(Saved entries)
# # # #
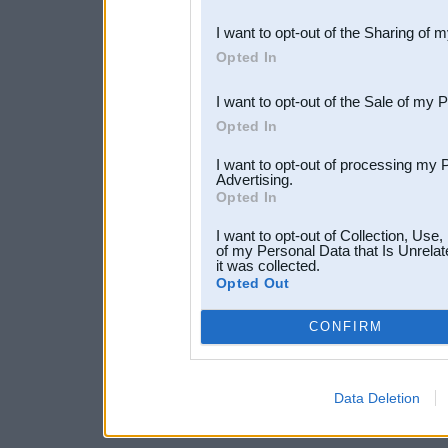
also be disclosed by us to 
I want to opt-out of the Sharing of 
Downstream Participants
th
Opted In
third parties.
I want to opt-out of the Sale of my 
Opted In
I want to opt-out of processing my 
Advertising.
Opted In
I want to opt-out of Collection, Use
of my Personal Data that Is Unrelat
it was collected.
Opted Out
CONFIRM
Data Deletion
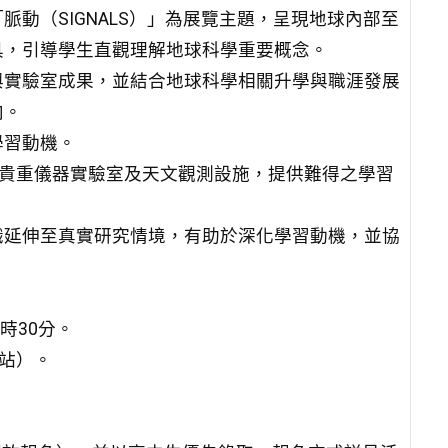
動（SIGNALS）」為展覽主題，呈現地球內部至
具，引導學生直觀理解地球科學重要概念。
與實驗室成果，並結合地球科學相關升學與職涯發展
向。
學習動機。
內貴重儀器實驗室及天文觀測設施，提供難得之學習
識延伸至真實研究情境，有助於深化學習動機，並協
6時30分。
網站）。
# # # #
Scan the records above for the word "want" and return every line where it occurs.

I want to opt-out of the Sharing of 
I want to opt-out of the Sale of my 
I want to opt-out of processing my 
I want to opt-out of Collection, Use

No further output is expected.